A Proven Solution: Real-World Data Supporting Tool Consolidation
Concrete data-based results bear out the truth that tool consolidation not only cuts costs but drives KPIs. For their latest Sales Force Report, Rallyware studied how tool consolidation affected their customers through data about their distributors in the field.
Through extensive data analysis, Rallyware evaluated companies that started with only Learning & Development field tools under the Rallyware umbrella and then consolidated Sales Incentives tools with those. They found that this consolidation drove up to 26% more distributor engagement and a 30% growth in sales in the first six months after adoption of the Sales Incentives tools (along with the Learning & Development tools).
Those companies that started with both sets of tools together, so that data flowed automatically between the tools from the beginning of their implementation onward, saw a 64.6% distributor retention rate for active users over the first six months, 5.3x more than the benchmark rate. This suggests that the consolidation of tools provides a more engaging and empowering distributor experience, which in turn makes the field more productive and proactive, and companies more profitable.

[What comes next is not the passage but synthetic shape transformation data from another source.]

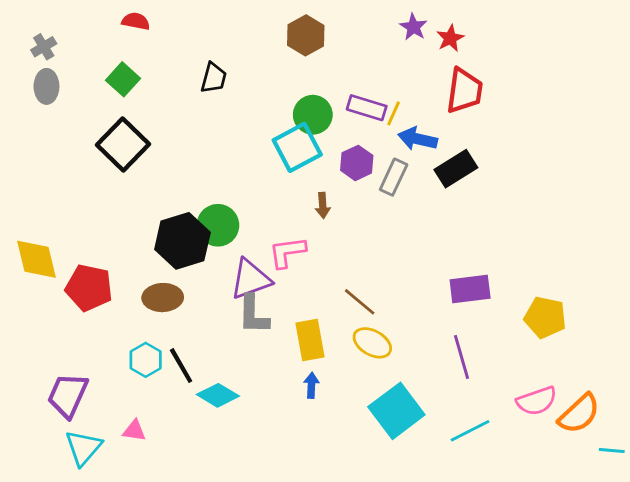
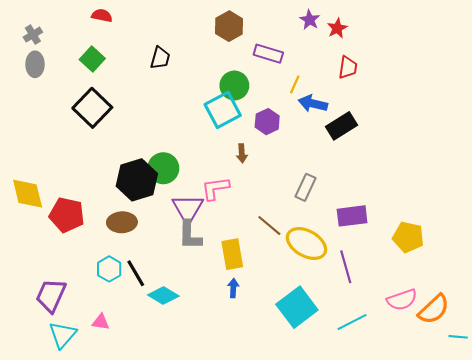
red trapezoid: (464, 91) -> (348, 67), size x0.7
purple rectangle: (367, 108) -> (268, 54), moved
gray rectangle: (394, 177) -> (305, 187), moved
purple triangle: (250, 279) -> (188, 209), turned -40
yellow ellipse: (372, 343) -> (306, 244), moved, size x1.4

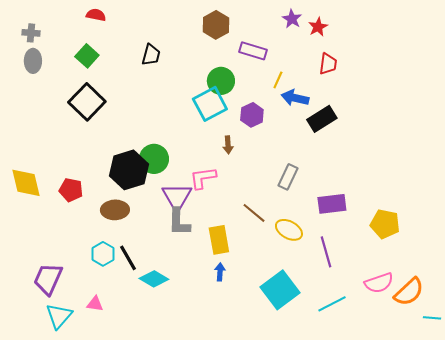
gray cross: (33, 35) -> (31, 33), turned 36
red pentagon: (67, 215) -> (71, 190), moved, size x0.7
yellow ellipse: (306, 244) -> (289, 230), size x0.7

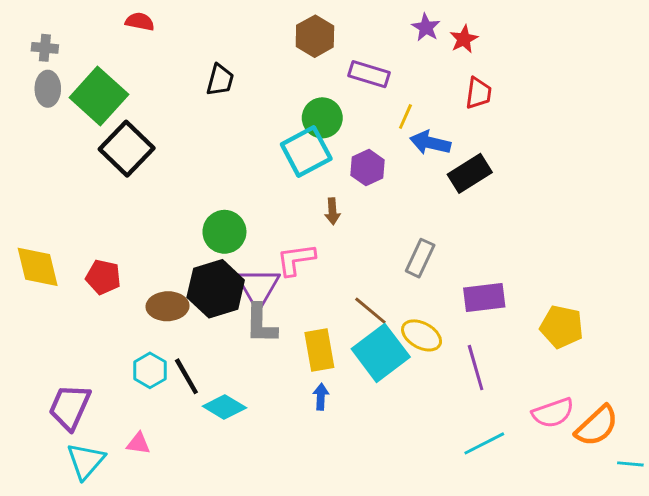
green square: (87, 56) -> (99, 96), moved, size x1.6
black hexagon: (129, 170) -> (216, 289), moved
cyan square: (280, 290) -> (381, 353), moved

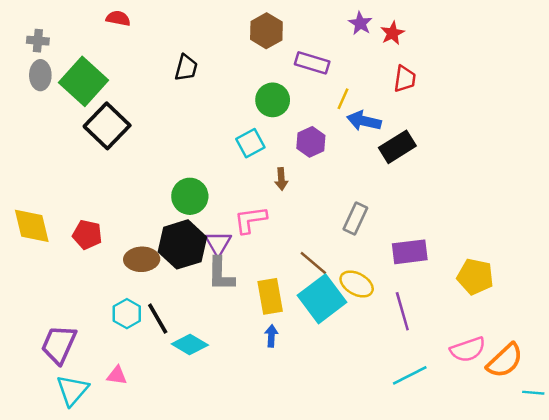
cyan square: (306, 151) -> (250, 143), moved, size x0.7
purple triangle: (258, 287) -> (218, 243), size x0.7

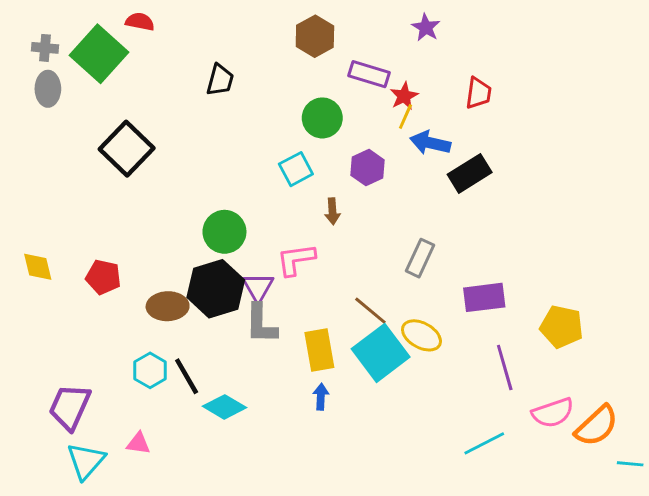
red star: (392, 33) -> (404, 96), moved
green square: (84, 81) -> (99, 54), moved
yellow diamond: (32, 226) -> (38, 267), size x0.7
purple line: (402, 311) -> (505, 368), moved

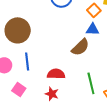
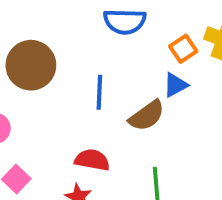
blue triangle: (93, 29) -> (175, 85), turned -40
blue line: (27, 62) -> (99, 92), moved

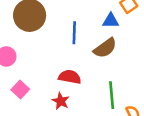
blue triangle: (175, 85) -> (111, 21), moved, turned 30

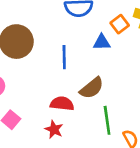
brown semicircle: (105, 48) -> (92, 88), moved

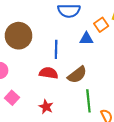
red semicircle: (62, 104) -> (49, 73), moved

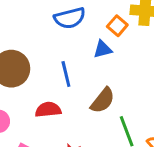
red semicircle: (49, 73) -> (48, 110), moved

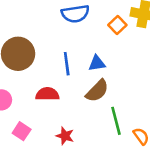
blue triangle: (103, 49) -> (97, 63), moved

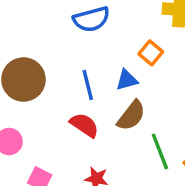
orange square: (117, 25) -> (151, 53), moved
red semicircle: (47, 94) -> (84, 125), moved, turned 40

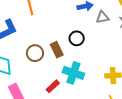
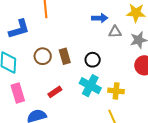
black circle: (77, 38) -> (93, 60), moved
cyan cross: (73, 73) -> (90, 86), moved

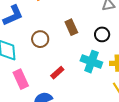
brown rectangle: (65, 56) -> (71, 27), moved
black circle: (93, 60) -> (102, 34), moved

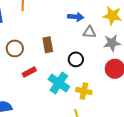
red rectangle: (57, 73) -> (29, 72), moved

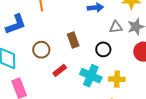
gray triangle: (89, 32) -> (116, 27), moved

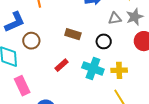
brown rectangle: (73, 40) -> (73, 34), turned -49
brown circle: (41, 50) -> (31, 41), moved

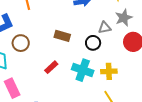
gray triangle: (115, 18) -> (105, 28), moved

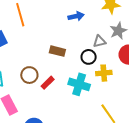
brown circle: (21, 43) -> (29, 75), moved
yellow cross: (109, 71) -> (104, 73), moved

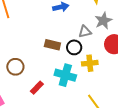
brown rectangle: (57, 51) -> (52, 45), moved
red rectangle: (48, 83) -> (37, 88), moved

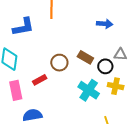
brown circle: (15, 67) -> (59, 63), moved
red rectangle: (37, 88) -> (40, 80), moved

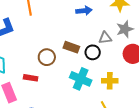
red rectangle: (40, 80) -> (31, 78), turned 48
yellow cross: (116, 86) -> (110, 81), moved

Another reason for this increase in productivity, as mentioned, is the “deep personalization.” As each action the distributor takes becomes as personalized as possible, these actions become more contextually relevant and those more effective. For instance, if a distributor only had $150 left in her weekly goals to get bonus points, the platform might alert her about content to help her sell a particular product for which the company has a campaign right now, or which the platform knows specific customers would like.
Overall, tool consolidation has proven an effective manner of cost-cutting for direct sellers. This is all well and good. But what is not talked about enough is that consolidation actually boosts revenue, digitally transforming – and modernizing – the distributor experience for direct selling companies, which in turn enables them to compete with the leading gig opportunity providers.
At a time when so many direct sellers are seeking ways to seize an agile growth posture, they should consider tool consolidation, both reducing costs for a leaner organization and driving more revenue.